▸ **Work instruction**: Leave every picture out, and retype all the remaining records exactly.

Excerpts from a dataset

»»

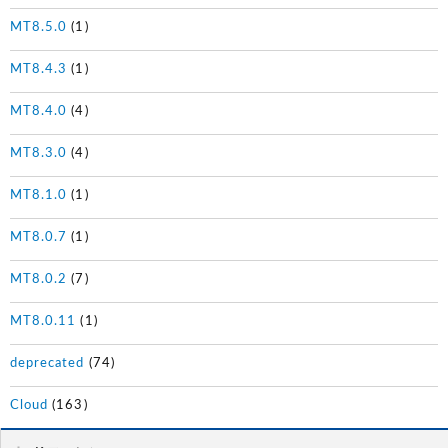
MT8.5.0
(1)
MT8.4.3
(1)
MT8.4.0
(4)
MT8.3.0
(4)
MT8.1.0
(1)
MT8.0.7
(1)
MT8.0.2
(7)
MT8.0.11
(1)
deprecated
(74)
Cloud
(163)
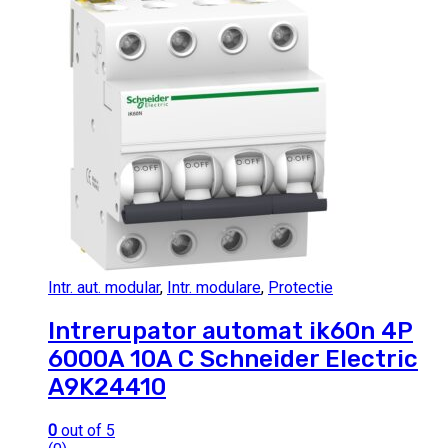
Intr. aut. modular
,
Intr. modulare
,
Protectie
Intrerupator automat ik60n 4P
6000A 10A C Schneider Electric
A9K24410
0
out of 5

««

▸ **Output below**:
MT8.5.0
(1)
MT8.4.3
(1)
MT8.4.0
(4)
MT8.3.0
(4)
MT8.1.0
(1)
MT8.0.7
(1)
MT8.0.2
(7)
MT8.0.11
(1)
deprecated
(74)
Cloud
(163)
Intr. aut. modular
,
Intr. modulare
,
Protectie
Intrerupator automat ik60n 4P
6000A 10A C Schneider Electric
A9K24410
0
out of 5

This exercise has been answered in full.